Security staff at the agency alerted federal law enforcement on Sunday after spotting a "significant increase in activity on HHS cyber infrastructure," HHS spokesperson Caitlin Oakley said. The incident did not have any impact on the agency's services, which are "fully operational as we actively investigate the matter," Oakley said in a statement.

HHS oversees agencies across the U.S. government, including the Centers for Disease Control and Prevention and the National Institutes of Health, which are currently coordinating a response to the COVID-19 virus, including by sharing information about the number of confirmed U.S. cases.

U.S. officials did not say Monday whether the suspicious activity was some sort of intentional "attack" by a malicious actor, or if it was an effort to exfiltrate sensitive data. But ABC News reported, citing "administration sources," that the incident may have been a distributed denial of service, or DDoS, attack. A DDoS cyberattack aims to shut down or slow down its target by overwhelming the target's network, servers, or other computer systems with a flood of data, which often comes in the form of an unusually large amount of internet traffic.

The White House's National Security Council said Monday that it was investigating a "cyber incident related to the Health and Human Services computer networks," according to a statement from NSC spokesman John Ullyot.

"HHS and federal government cybersecurity professionals are continuously monitoring and taking appropriate actions to secure our federal networks," Ullyot said, adding that "HHS and federal networks are functioning normally at this time."

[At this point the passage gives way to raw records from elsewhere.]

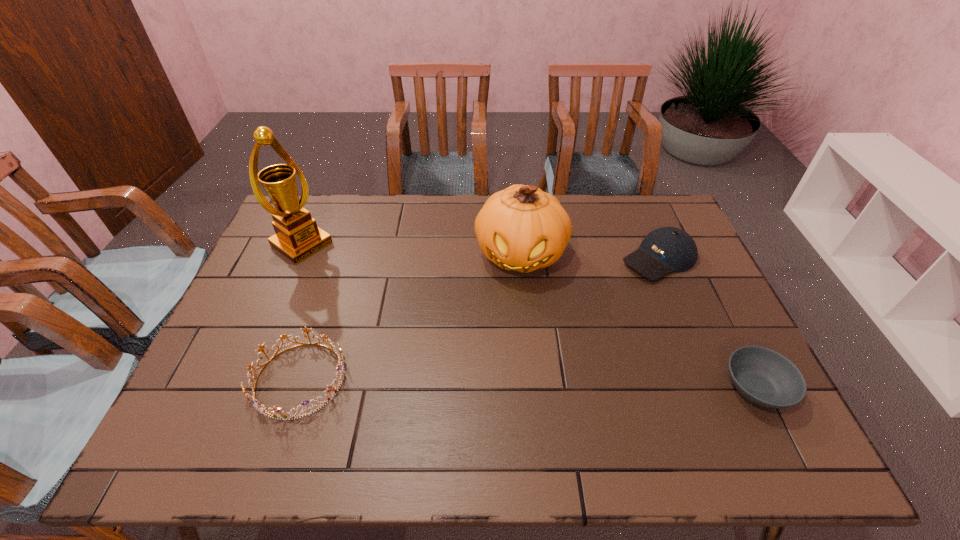 The height and width of the screenshot is (540, 960). I want to click on the second shortest object, so click(x=275, y=412).

Locate an element on the screen. the shortest object is located at coordinates (764, 377).

At what (x,y) coordinates should I click in order to perform the action: click on award. Please return your answer as a coordinate pair (x, y). The image size is (960, 540). Looking at the image, I should click on (297, 237).

You are a GUI agent. You are given a task and a screenshot of the screen. Output one action in this format:
    pyautogui.click(x=<x>, y=<y>)
    Task: Click on the pumpkin
    
    Given the screenshot: What is the action you would take?
    pyautogui.click(x=521, y=228)

Locate an element on the screen. This screenshot has height=540, width=960. the third object from right to left is located at coordinates (521, 228).

Where is `baseball cap`? The height and width of the screenshot is (540, 960). baseball cap is located at coordinates (667, 249).

Identify the location of free space located 0.370m on the back of the shortest object. This screenshot has height=540, width=960. (692, 261).

Locate an element on the screen. vacant space located on the front-facing side of the tallest object is located at coordinates (400, 314).

This screenshot has height=540, width=960. Identify the location of free spot located on the front-facing side of the tallest object. [x=344, y=274].

This screenshot has height=540, width=960. What are the coordinates of `vacant area located 0.390m on the front-facing side of the tallest object` in the screenshot? It's located at point(405,318).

The incident comes as cybersecurity officials warn that institutions and businesses all over the world should be on high alert for potential cyberattacks amid the COVID-19 outbreak, particularly as more and more employees are forced to work from home.

The U.S. Cybersecurity and Infrastructure Security Agency, or CISA, warned Friday that malicious cyber actors are finding security vulnerabilities of the virtual private networks, or VPNs, that organizations often use to enable remote workers to connect to a shared network.

Urging organizations to have a "heightened sense of cybersecurity," CISA advised employers to frequently patch their networks with the latest security fixes, use multifactor authentication as another layer of protection, and to stay on the lookout for phishing emails that aim to dupe teleworkers into giving up their login credentials.